Podczas fali upałów w Kanadzie na przełomie czerwca i lipca, na liczącym 6,5 tys. km odcinku wybrzeża Pacyfiku zginęło ponad miliard małych stworzeń morskich, w tym małży, ostryg i ślimaków. Szacunki te podał biolog morski Chris Harley.
Rekordowe temperatury dotarły na północno-zachodnie wybrzeże Kanady pod koniec czerwca, osiągając najwyższy w historii poziom 49,6 stopni Celsjusza w prowincji Kolumbia Brytyjska.
”Małże są jak małe dzieci pozostawione w zaparkowanym samochodzie. Podczas odpływu są całkowicie na łasce środowiska” - powiedział Harley, cytowany przez serwis kanadyjskiej telewizji CTV News.
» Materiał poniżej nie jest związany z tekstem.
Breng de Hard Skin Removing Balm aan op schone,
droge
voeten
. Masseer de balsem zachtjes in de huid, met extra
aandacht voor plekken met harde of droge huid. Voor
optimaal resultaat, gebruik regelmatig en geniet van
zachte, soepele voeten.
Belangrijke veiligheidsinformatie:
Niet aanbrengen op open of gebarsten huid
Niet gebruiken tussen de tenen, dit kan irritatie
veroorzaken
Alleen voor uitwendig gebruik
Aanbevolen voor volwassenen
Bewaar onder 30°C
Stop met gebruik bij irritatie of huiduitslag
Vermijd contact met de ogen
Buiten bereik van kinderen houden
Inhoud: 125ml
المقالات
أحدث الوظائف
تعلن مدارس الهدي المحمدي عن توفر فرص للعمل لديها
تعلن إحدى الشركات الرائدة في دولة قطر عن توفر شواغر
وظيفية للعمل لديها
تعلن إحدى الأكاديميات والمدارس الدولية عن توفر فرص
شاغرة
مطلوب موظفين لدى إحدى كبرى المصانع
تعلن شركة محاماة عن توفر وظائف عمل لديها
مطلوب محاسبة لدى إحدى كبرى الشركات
Martwe zwierzęta pokrywają teraz wybrzeże, a odór ich szczątków prawdopodobnie będzie wyczuwalny dla plażowiczów.

Ministerstwo zauważyło, że od co najmniej 2014 roku fale upałów występują częściej na kanadyjskim wybrzeżu Pacyfiku, to „w przeszłości nie widzieliśmy wymierania na taką skalę”.
Typowe cykle produkcyjne w hodowli ostryg trwają od dwóch do trzech lat, więc ich masowa śmierć jest katastrofalna dla rolników - ocenił szef Stowarzyszenia Hodowców Mięczaków w Kolumbii Brytyjskiej Jim Russell. „Jeśli stracisz 80 proc. ostryg we wszystkich rozmiarach, to tak naprawdę wypadasz z biznesu na dwa lub trzy lata” - dodał.
Eksperci ostrzegają, że zmiany klimatyczne wywołane m.in. przez topnienie śniegu i lodu, powodują zmiany pogody, w tym fale upałów.
”Pandemia była dużym, przerażającym i przytłaczającym problemem, a większość z nas była gotowa wprowadzić kilka drobnych zmian, które naprawdę pomogły” - powiedziała. „To samo możemy zrobić ze zmianami klimatu” - dodała.